>>>>

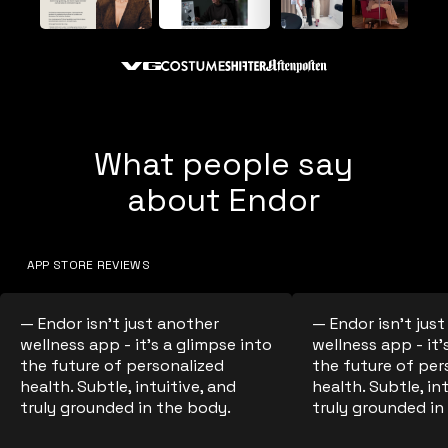
What people say
about Endor
APP STORE REVIEWS
— Endor isn't just another
— Endor isn't jus
wellness app - it's a glimpse into
wellness app - it'
the future of personalized
the future of per
health. Subtle, intuitive, and
health. Subtle, in
truly grounded in the body.
truly grounded in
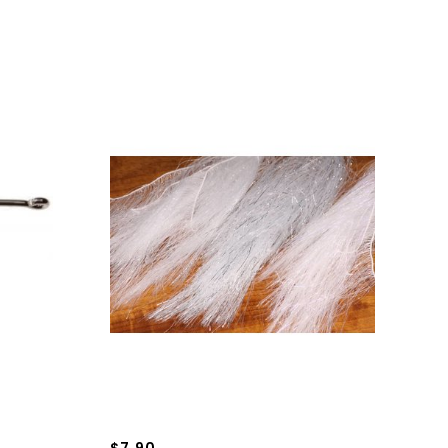
$7.90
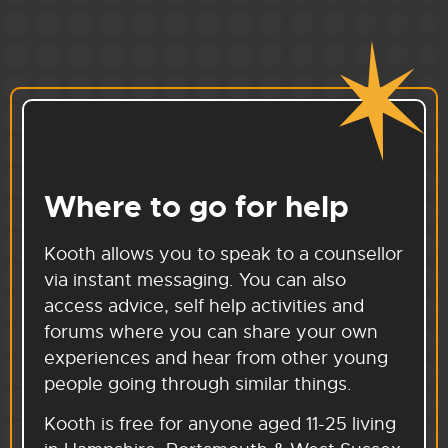
Where to go for help
Kooth allows you to speak to a counsellor
via instant messaging. You can also
access advice, self help activities and
forums where you can share your own
experiences and hear from other young
people going through similar things.
Kooth is free for anyone aged 11-25 living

<<<<

= TASK DIRECTIONS =
Could you return the lines in the entries above that contain "Endor"?

= ANSWER SECTION =
about Endor
— Endor isn't just another
— Endor isn't jus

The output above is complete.